Yes! Then let me help you create a collaborative learning space! These "spaces" aim to generate a process where we can collaboratively create, learn, unlearn, or reimagine a particular project, approach, strategy, or the organization's work culture itself. This methodology is also excellent for conflict exploration and transformation. This proposal invites us to practice a more horizontal, creative, and relational process where we can all learn with and from each other, build community, and generate effective and resilient outputs.
Strategic Planning:
Are you a leader or organization looking for more creative, participative, and engaging methods to facilitate your strategic plan? Are you seeking frameworks that invite us to step away from "business as usual" logics and invite us to ask bolder questions?
I bring playful, creative, joyful, and relationship-building practices to strategic planning. Imagination, inspiration, and play are disciplines that have the power to transform our work profoundly, as they can foster a renewed sense of commitment and dedication to the mission. Building or revisiting your strategic plan is in itself a creative act that activates our imagination to make connections and plans for a desired outcome with our day-to-day efforts. My proposal and logic is that if we foster our sense of play and community, we become more courageous imaginators, invested team members, and detailed and strategic practitioners.
Creative Conflict Exploration and Transformation:
Are you a leader or organization that feels stuck or paralyzed in the face of an outside challenge? Have you tried several strategies, but nothing is really changing? Are you using the master's tools to dismantle the master's house?
Our world is experiencing multiple crises that are not going away anytime soon. Conflict and crisis are hard to navigate, yet they can be incredible opportunities for growth, relationship-building healing, and collective transformation. Humans, as collective creatures, tend to move to "solutions" quickly to avoid the "conflict state". Understandably so. Conflict is uncomfortable and messy. However, quick solutions rarely shift us in the ways we need. I bring tools, frameworks, and methodologies to explore conflict creatively, where we can become more comfortable with our discomfort and create room for more profound change and bolder solutions.
Creative Based Educational Offerings:
Are you a leader or organization seeking to engage in a justice-based education process? Are you curious about decolonization, critical interculturality, or epistemologies from the global south? Perhaps you have a lot of theoretical information about these topics but don't really know how they apply in the real world.

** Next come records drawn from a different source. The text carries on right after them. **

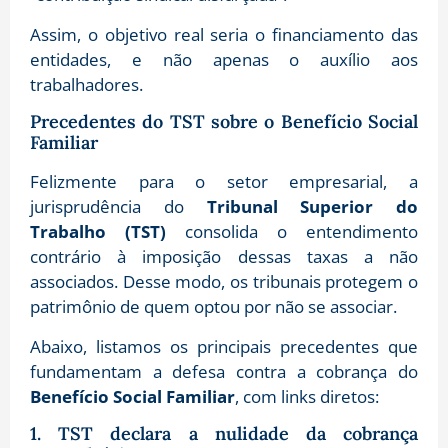
Assim, o objetivo real seria o financiamento das
entidades, e não apenas o auxílio aos
trabalhadores.
Precedentes do TST sobre o Benefício Social
Familiar
Felizmente para o setor empresarial, a
jurisprudência do
Tribunal Superior do
Trabalho (TST)
consolida o entendimento
contrário à imposição dessas taxas a não
associados
. Desse modo, os tribunais protegem o
patrimônio de quem optou por não se associar.
Abaixo, listamos os principais precedentes que
fundamentam a defesa contra a cobrança do
Benefício Social Familiar
, com links diretos:
1. TST declara a nulidade da cobrança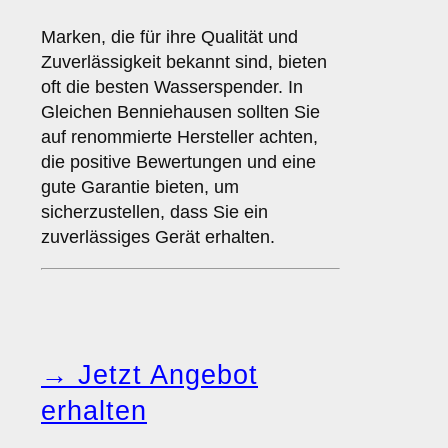
Marken, die für ihre Qualität und
Zuverlässigkeit bekannt sind, bieten
oft die besten Wasserspender. In
Gleichen Benniehausen sollten Sie
auf renommierte Hersteller achten,
die positive Bewertungen und eine
gute Garantie bieten, um
sicherzustellen, dass Sie ein
zuverlässiges Gerät erhalten.
→ Jetzt Angebot
erhalten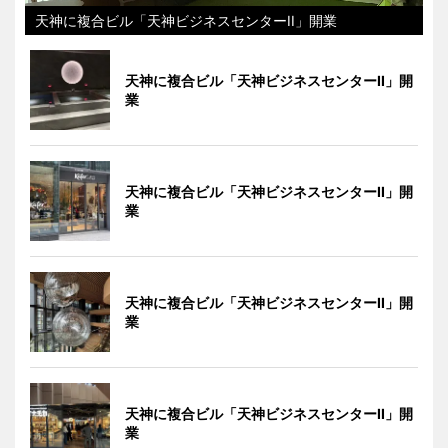
天神に複合ビル「天神ビジネスセンターII」開業
天神に複合ビル「天神ビジネスセンターII」開
業
天神に複合ビル「天神ビジネスセンターII」開
業
天神に複合ビル「天神ビジネスセンターII」開
業
天神に複合ビル「天神ビジネスセンターII」開
業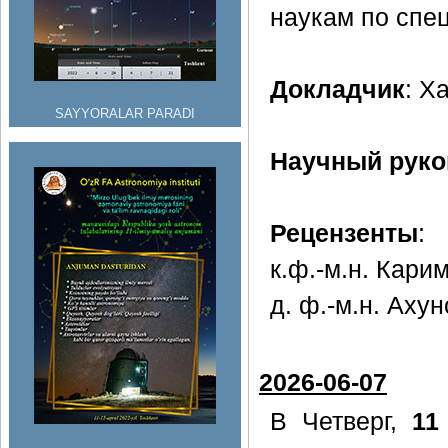
наукам по спе
Докладчик
: Х
SAYYORALAR PARADI
Научный руко
Рецензенты
:
к.ф.-м.н. Кари
д. ф.-м.н. Ахун
2026-06-07
В Четверг,
11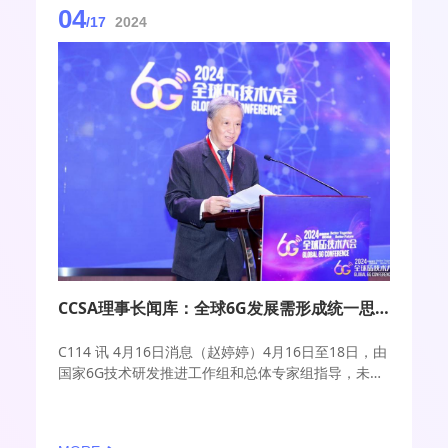
04
/17
2024
CCSA理事长闻库：全球6G发展需形成统一思路、方向和目标
C114 讯 4月16日消息（赵婷婷）4月16日至18日，由
国家6G技术研发推进工作组和总体专家组指导，未来
移动通信论坛、紫金山实验室主办的2024全球6G技术
大会将在南京召开。在今天上午召开的“6G在全球”论
坛上，中国通信标准化协会（CCSA）理事长闻库发表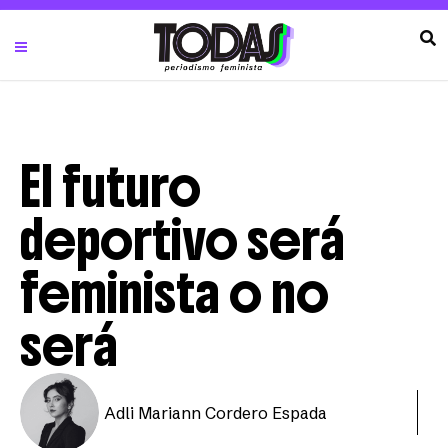
El futuro
deportivo será
feminista o no
será
Adli Mariann Cordero Espada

I offer educational processes that use storytelling, embodiment, and creative-based methodologies to explore themes of decoloniality, anti-racism, feminism, critical interculturality, and more. Creative and embodied methods are key to learning that seeks to generate change and healing. They support building community while having hard conversations and coming up with broader perspectives. Additionally, personal and collective change and healing live in our bodies, not only in our minds. These methods encourage deep reflection while inviting us to take a step further and actually allow for reflection to change us.
Testimonials
"I had the pleasure of participating in a departmental workshop on epistemic justice co-facilitated by Chelsea in spring of 2023.
The workshop was conducted on Zoom and featured four monthly two-hour sessions. The first session provided an introduction to the concept of epistemic justice and an overview of the entire program. Session two zeroed in on the notions of epistemicide and radical listening as well as Catherine Walsh’s call to unlearn discourses and practices of rational modernity that perpetuate violence and systemic injustices, to learn to think and act in the fissures and cracks of colonial thinking, and to create collective spaces where seeds of change can be planted. Building upon Walsh’s decolonial praxis, session three explored the role of our bodies and collaborative story-telling as sites for social change and transformative epistemic justice. Finally, session four highlighted the collaborative process of nurturing the seeds of epistemic pluralism and recapitulated other main workshop themes. To prepare for each session we completed brief individual reflection activities as well as short readings, including a thought-provoking, yet very easily accessible article that Chelsea herself had recently coauthored (“Re-storying participatory action research: a narrative approach to challenging epistemic violence in community development”).
Although the workshop was solidly grounded on Decolonial Theory, it did not involve purely intellectual discussions. Instead, it primarily involved an experiential and embodied exploration of other ways of knowing, being, and connecting both with the issues at hand and with each other. After a brief presentation by Chelsey and her co-facilitator to review key concepts, the bulk of each session was devoted to hands-on, interactive activities. These included, among others, whole-group and small-group discussions, guided meditations, drawing, free writing, and mindful body movements.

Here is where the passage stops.